Search code examples
rregexbioinformaticsstringrvcf-variant-call-format

Extract specific word matching the pattern


I have data frame with a column:

nf1$Info = AC=1;AF=0.500;AN=2;BaseQRankSum=-1.026e+00;ClippingRankSum=-1.026e+00;DP=4;ExcessHet=3.0103;FS=0.000;MLEAC=1;MLEAF=0.500;MQ=28.25;MQRankSum=-1.026e+00;QD=10.18;ReadPosRankSum=1.03;SOR=0.693

I'm trying to extract a specific value from this column.

For e.g. I'm interested in "MQRankSum" and I used:

str_extract(nf1$Info,"[MQRankSum]+=[:punct:]+[0-9]+[.]+[0-9]+")

It returns value for BaseQRankSum instead of MQRankSum.


Solution

  • Including characters into square brackets creates a character class matching any of the defined characters, so [yes]+ matches yyyyyyyyy, eyyyyss, etc.

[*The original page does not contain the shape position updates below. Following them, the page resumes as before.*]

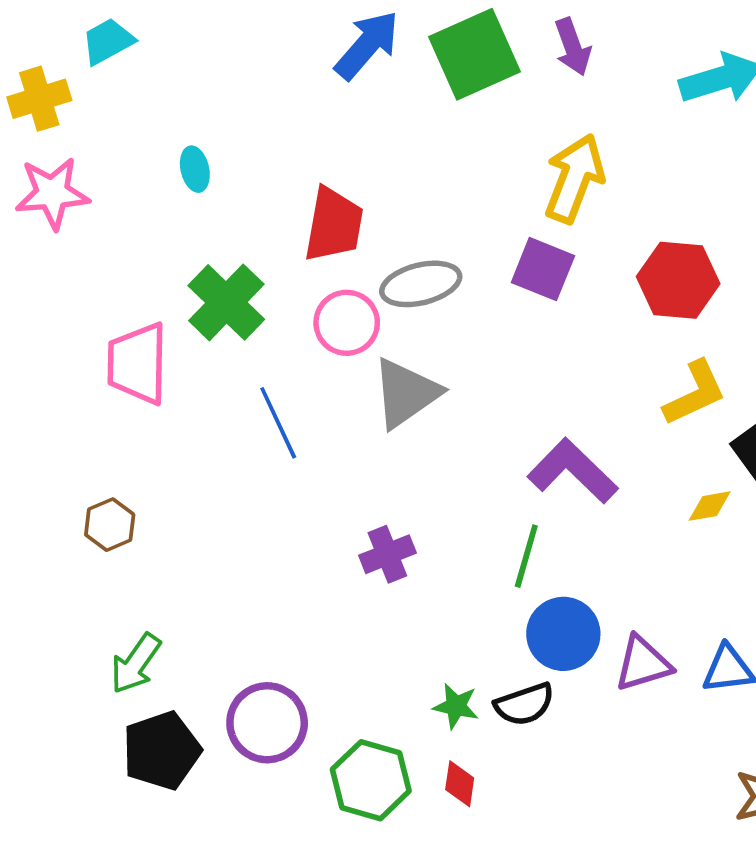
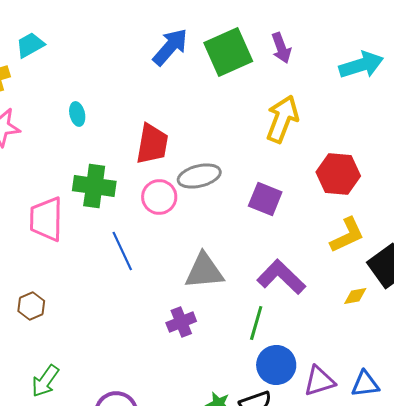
purple square: (543, 269) -> (265, 199), moved
green cross: (226, 302) -> (94, 186), turned -36
gray triangle: (406, 393) -> (204, 271), moved, turned 30

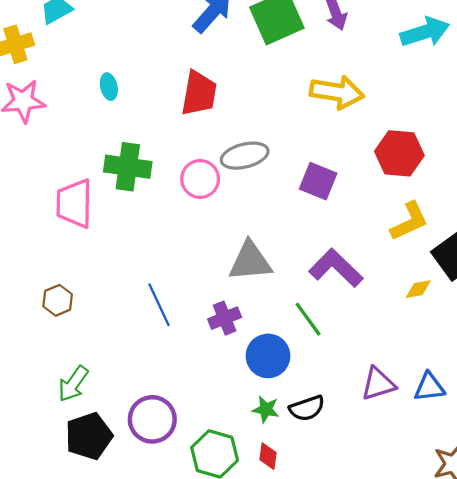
yellow arrow: (282, 119) -> (337, 92), turned 78
red trapezoid: (152, 144) -> (199, 93), moved
blue line: (122, 251) -> (159, 305), moved
green line: (256, 323) -> (308, 319), turned -52
blue circle: (276, 365) -> (268, 356), moved

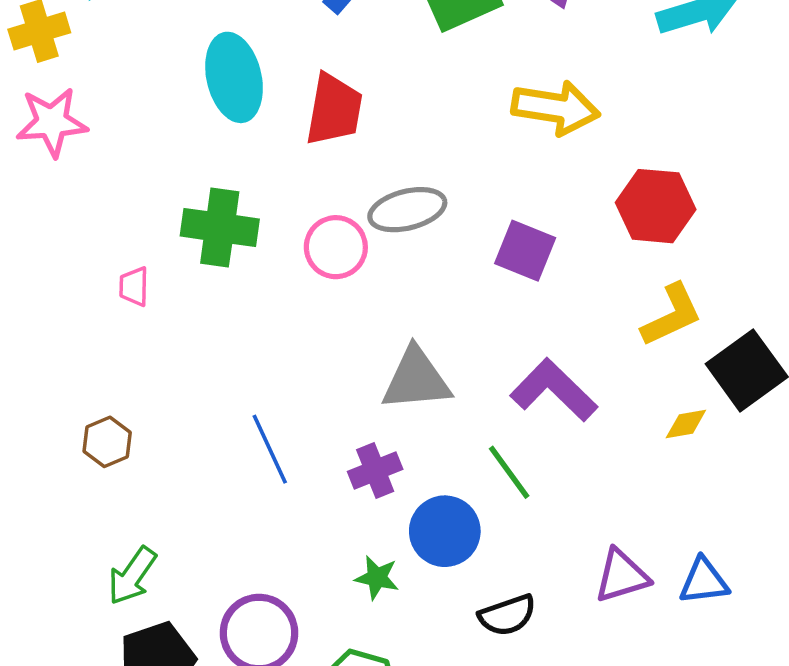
cyan ellipse: (109, 87) -> (234, 77), moved, size x2.0
pink trapezoid: (74, 203) -> (134, 286), size x0.5
green star: (266, 409) -> (377, 578), moved

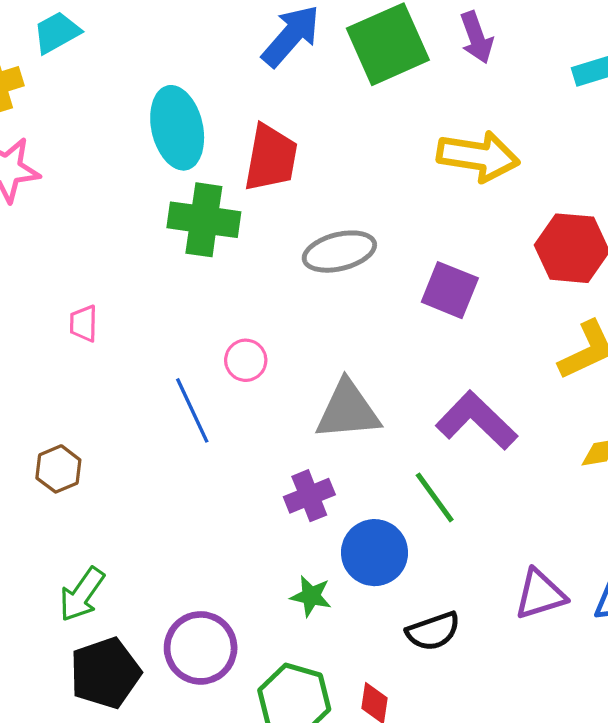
green cross: (220, 227) -> (204, 220), moved
pink circle: (336, 247) -> (246, 360), moved, size x0.7
blue line: (270, 449) -> (192, 410), moved

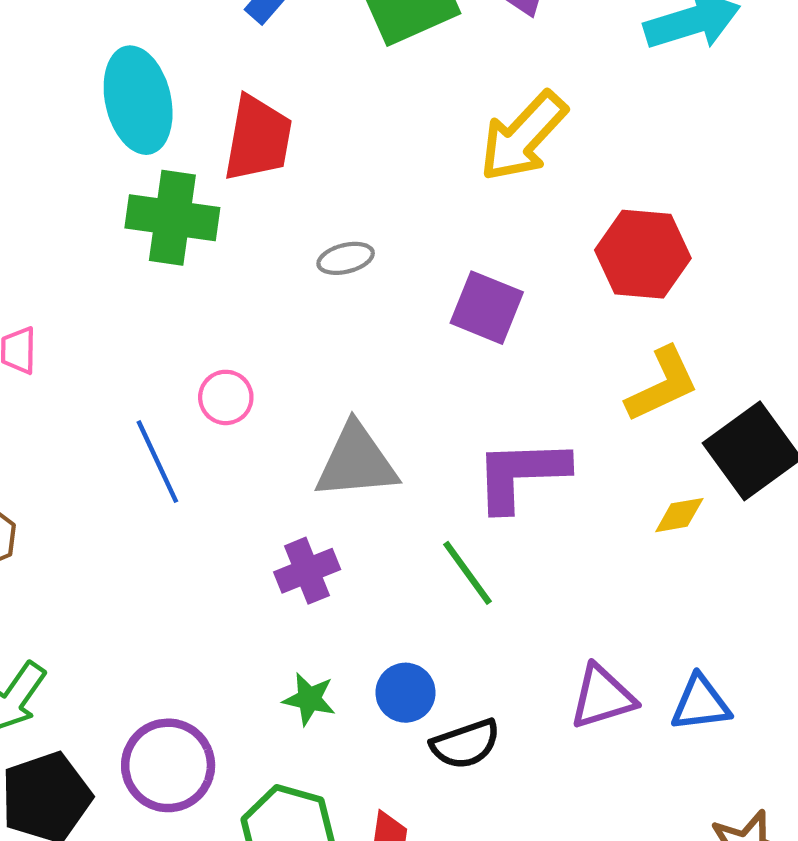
yellow arrow: (478, 156) -> (523, 136), turned 124
gray ellipse: (339, 252) -> (346, 258), size x0.6
purple L-shape: (477, 420) -> (521, 474), turned -46
blue circle: (375, 553) -> (406, 693), moved, size x0.7

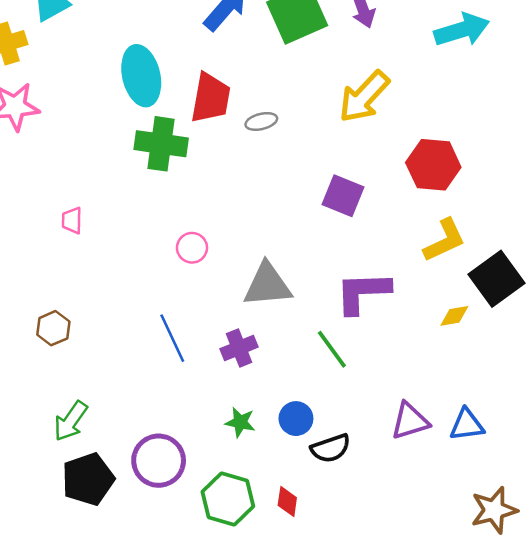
gray ellipse: (346, 258) -> (261, 121), moved
blue line: (157, 462) -> (172, 338), moved

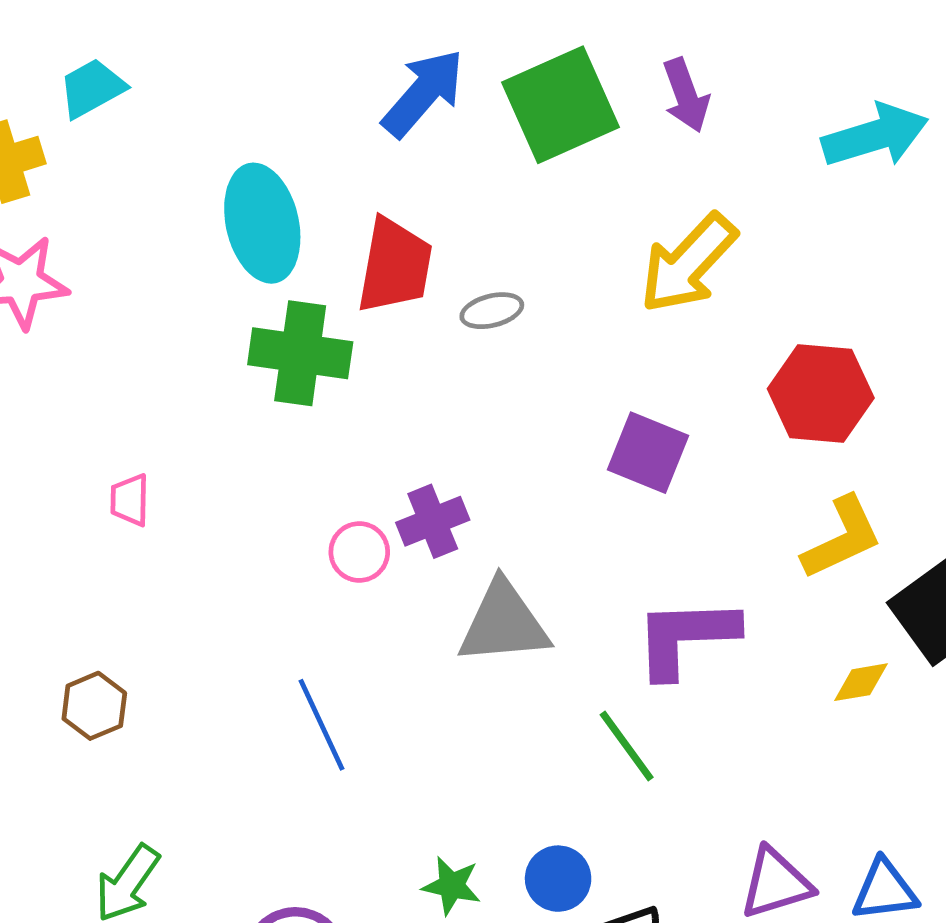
purple cross: (239, 348) -> (433, 521), moved

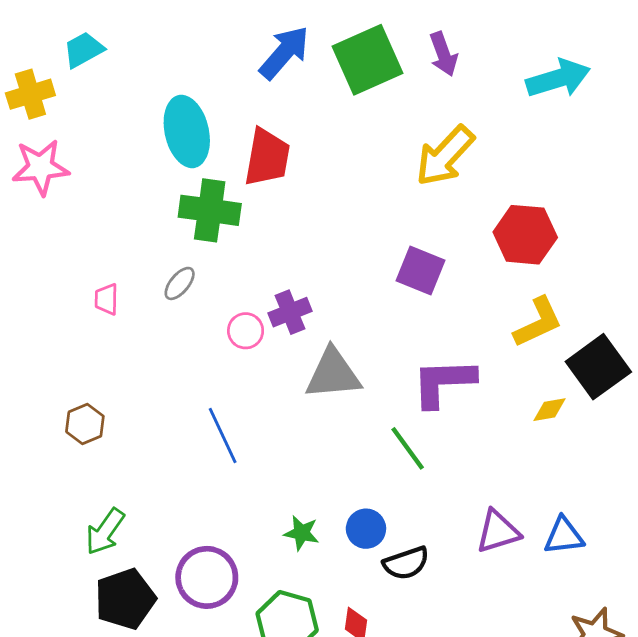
gray ellipse: (492, 311) -> (180, 283), moved, turned -36

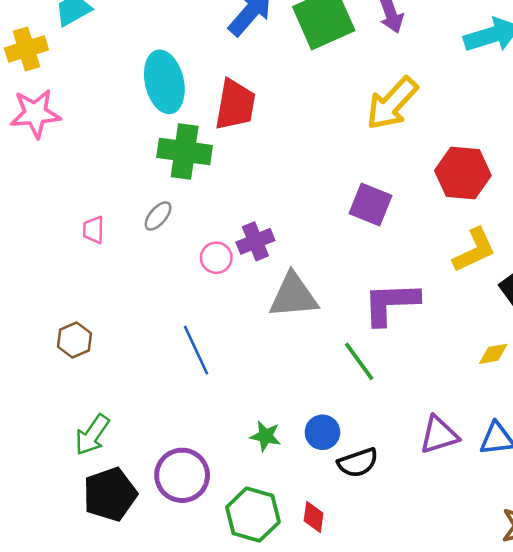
yellow diamond: (550, 410) -> (493, 354), moved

    What you want to do is to match a word MQRankSum, =, and then any chars other than ;:

    str_extract(nf1$Info,"MQRankSum=[^;]+")
    

    If you want to exlcude MQRankSum= from the match, use a lookbehind:

    str_extract(nf1$Info,"(?<=MQRankSum=)[^;]+")
                          ^^^^^^^^^^^^^^^
    

    The (?<=MQRankSum=) positive lookbehind will make sure there is MQRankSum= text immediately to the left of the current location, and only after that will match 1 or more chars other than ;.